The three indictments are for capital murder during a kidnapping, capital murder during a robbery and capital murder involving a victim in a vehicle. All these counts carry a possible death sentence (or life in prison) if Yazeed is found guilty.
Yazeed has been jailed in Lee County, AL since November, 2019. His arrest, in Pensacola, FL, came around two weeks after Blanchard had been reported missing. Blanchard, a student at Southern Union College, was last seen outside a convenience store in Homewood, AL after encountering Yazeed inside the store.
Authorities believe Yazeed kidnapped Blanchard in the parking lot of that store, using Blanchard’s vehicle. Authorities also believe that Yazeed killed Blanchard inside that vehicle. Her remains were later discovered in a wooded area in Macon County, AL.
Yazeed was arrested on suspicion of killing Blanchard while he was out on bail for a separate, and unconnected, attempted murder case.
10 months before Blanchard went missing, Yazeed was charged over an incident that allegedly occurred inside a hotel room. In that room, authorities believe Yazeed beat a 77-year-old man almost to death and robbed him of a Rolex, rifle, handguns, wallet, bank card and clothing.
Yazeed was also charged with attempted murder in 2012 after he was accused of ramming a police vehicle with his car in Montgomery, AL. A grand jury declined to indict him on any charges stemming from that incident.
The death of Blanchard has lead to the passing of ‘Aniah’s Law’ on November 8, during the U.S. Midterm Elections. That legislation was spearheaded by Blanchard’s family. Prior to that law passing, judges could only withhold bail from individuals charged with capital murder. Now, judges are permitted to jail individuals indefinitely if they have been charged with first degree kidnapping, rape, sodomy, domestic violence, human trafficking, burglary, arson and robbery as well as aggravated child abuse, sexual torture and terrorism.

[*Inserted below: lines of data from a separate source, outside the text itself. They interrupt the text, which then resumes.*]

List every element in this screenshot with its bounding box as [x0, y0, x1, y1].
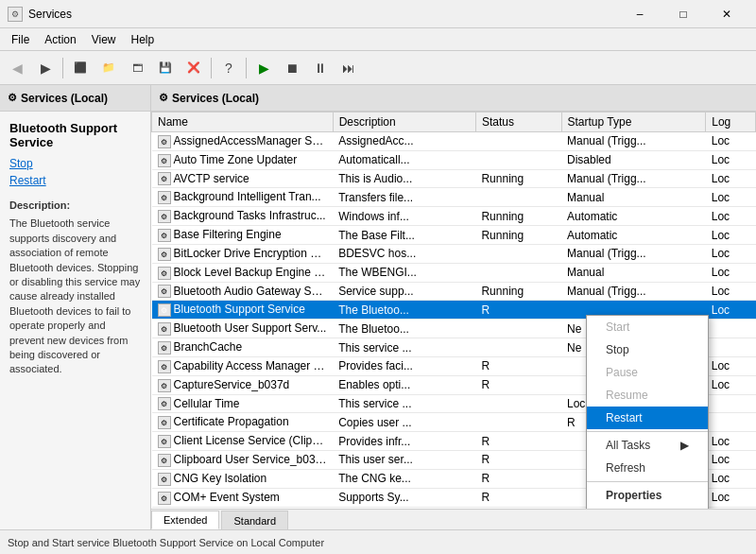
service-log-cell: Loc [706, 244, 756, 263]
back-button[interactable]: ◀ [4, 55, 30, 81]
right-panel-icon: ⚙ [159, 92, 168, 104]
service-status-cell: R [475, 469, 561, 488]
service-startup-cell: Manual (Trigg... [561, 244, 706, 263]
menu-file[interactable]: File [4, 31, 37, 48]
table-row[interactable]: ⚙AVCTP service This is Audio... Running … [152, 169, 756, 188]
map-drive-button[interactable]: 💾 [152, 55, 179, 81]
service-status-cell [475, 132, 561, 151]
service-desc-cell: Supports Sy... [333, 488, 475, 507]
service-desc-cell: Copies user ... [333, 413, 475, 432]
forward-button[interactable]: ▶ [32, 55, 59, 81]
maximize-button[interactable]: □ [662, 0, 705, 28]
service-desc-cell: The Base Filt... [333, 226, 475, 245]
app-icon: ⚙ [8, 7, 23, 22]
col-log[interactable]: Log [706, 113, 756, 132]
service-log-cell [706, 394, 756, 413]
context-menu-separator [587, 481, 708, 482]
disconnect-button[interactable]: ❌ [180, 55, 207, 81]
menu-view[interactable]: View [84, 31, 124, 48]
close-button[interactable]: ✕ [705, 0, 748, 28]
context-menu-item-all-tasks[interactable]: All Tasks▶ [587, 434, 708, 457]
service-icon: ⚙ [158, 303, 171, 317]
service-log-cell: Loc [706, 488, 756, 507]
service-icon: ⚙ [158, 341, 171, 355]
service-name-cell: ⚙Bluetooth Support Service [152, 301, 334, 320]
service-icon: ⚙ [158, 248, 171, 261]
service-status-cell: R [475, 301, 561, 320]
service-log-cell: Loc [706, 150, 756, 169]
service-name-cell: ⚙Certificate Propagation [152, 413, 334, 432]
main-area: ⚙ Services (Local) Bluetooth Support Ser… [0, 85, 756, 529]
service-log-cell: Loc [706, 451, 756, 470]
table-row[interactable]: ⚙Background Tasks Infrastruc... Windows … [152, 207, 756, 226]
table-row[interactable]: ⚙BitLocker Drive Encryption S... BDESVC … [152, 244, 756, 263]
pause-service-button[interactable]: ⏸ [307, 55, 334, 81]
col-status[interactable]: Status [475, 113, 561, 132]
service-log-cell [706, 320, 756, 338]
service-icon: ⚙ [158, 379, 171, 392]
service-status-cell: R [475, 451, 561, 470]
context-menu-item-refresh[interactable]: Refresh [587, 457, 708, 479]
service-description-text: The Bluetooth service supports discovery… [9, 216, 141, 376]
service-icon: ⚙ [158, 454, 171, 467]
table-row[interactable]: ⚙Auto Time Zone Updater Automaticall... … [152, 150, 756, 169]
context-menu-item-help[interactable]: Help [587, 507, 708, 509]
show-hide-button[interactable]: ⬛ [67, 55, 94, 81]
col-description[interactable]: Description [333, 113, 475, 132]
menu-action[interactable]: Action [37, 31, 83, 48]
service-desc-cell: The Bluetoo... [333, 320, 475, 338]
service-icon: ⚙ [158, 492, 171, 505]
service-name-cell: ⚙Capability Access Manager S... [152, 356, 334, 375]
service-desc-cell: Transfers file... [333, 188, 475, 207]
menu-help[interactable]: Help [124, 31, 163, 48]
context-menu-item-restart[interactable]: Restart [587, 407, 708, 429]
table-row[interactable]: ⚙Base Filtering Engine The Base Filt... … [152, 226, 756, 245]
service-name-cell: ⚙Base Filtering Engine [152, 226, 334, 245]
table-row[interactable]: ⚙AssignedAccessManager Ser... AssignedAc… [152, 132, 756, 151]
context-menu-item-properties[interactable]: Properties [587, 484, 708, 507]
service-icon: ⚙ [158, 154, 171, 167]
service-log-cell [706, 338, 756, 357]
left-panel-title: Services (Local) [21, 92, 108, 105]
help-button[interactable]: ? [215, 55, 242, 81]
right-panel: ⚙ Services (Local) Name Description Stat… [151, 85, 756, 529]
service-desc-cell: Automaticall... [333, 150, 475, 169]
services-table-scroll[interactable]: Name Description Status Startup Type Log… [151, 112, 756, 509]
service-desc-cell: Manages th... [333, 507, 475, 509]
service-status-cell [475, 188, 561, 207]
service-log-cell: Loc [706, 432, 756, 451]
col-name[interactable]: Name [152, 113, 334, 132]
service-name-cell: ⚙CaptureService_b037d [152, 375, 334, 394]
folder-up-button[interactable]: 📁 [95, 55, 122, 81]
service-name-cell: ⚙Block Level Backup Engine St... [152, 263, 334, 282]
service-name-cell: ⚙BitLocker Drive Encryption S... [152, 244, 334, 263]
minimize-button[interactable]: – [618, 0, 662, 28]
tab-standard[interactable]: Standard [221, 511, 288, 529]
table-row[interactable]: ⚙Background Intelligent Tran... Transfer… [152, 188, 756, 207]
service-name-cell: ⚙COM+ System Application [152, 507, 334, 509]
service-name-cell: ⚙Client License Service (ClipSV... [152, 432, 334, 451]
service-status-cell: Running [475, 226, 561, 245]
start-service-button[interactable]: ▶ [250, 55, 277, 81]
service-icon: ⚙ [158, 210, 171, 223]
restart-service-link[interactable]: Restart [9, 174, 141, 187]
service-name-cell: ⚙Cellular Time [152, 394, 334, 413]
context-menu-item-stop[interactable]: Stop [587, 338, 708, 361]
service-status-cell: Running [475, 169, 561, 188]
restart-service-button[interactable]: ⏭ [335, 55, 362, 81]
new-window-button[interactable]: 🗔 [124, 55, 150, 81]
tab-extended[interactable]: Extended [151, 511, 219, 529]
stop-service-button[interactable]: ⏹ [279, 55, 305, 81]
stop-service-link[interactable]: Stop [9, 157, 141, 170]
service-startup-cell: Manual [561, 188, 706, 207]
service-desc-cell: This service ... [333, 394, 475, 413]
table-row[interactable]: ⚙Bluetooth Audio Gateway Se... Service s… [152, 282, 756, 301]
left-panel-icon: ⚙ [8, 92, 17, 104]
table-row[interactable]: ⚙Block Level Backup Engine St... The WBE… [152, 263, 756, 282]
service-startup-cell: Manual [561, 263, 706, 282]
service-startup-cell: Manual (Trigg... [561, 282, 706, 301]
service-log-cell: Loc [706, 169, 756, 188]
service-log-cell: Loc [706, 356, 756, 375]
col-startup[interactable]: Startup Type [561, 113, 706, 132]
service-status-cell [475, 244, 561, 263]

Opponent’s of Aniah’s Law have claimed that the law gives too much power to courts to hold people who are presumed innocent until proven guilty.
Jerome Dees of the Southern Povery Law Center said the law will lead to people “languishing in Alabama’s jails for years at a time” without ever being convicted.
Alabama already has one of the highest incarceration rates of any democracy on earth (according to Prison Policy). In 2021 the state had 938 per 100,000 people held in prisons, jails, immigration detention centres and juvenile justice facilities. This is around 300 more people that the US national average.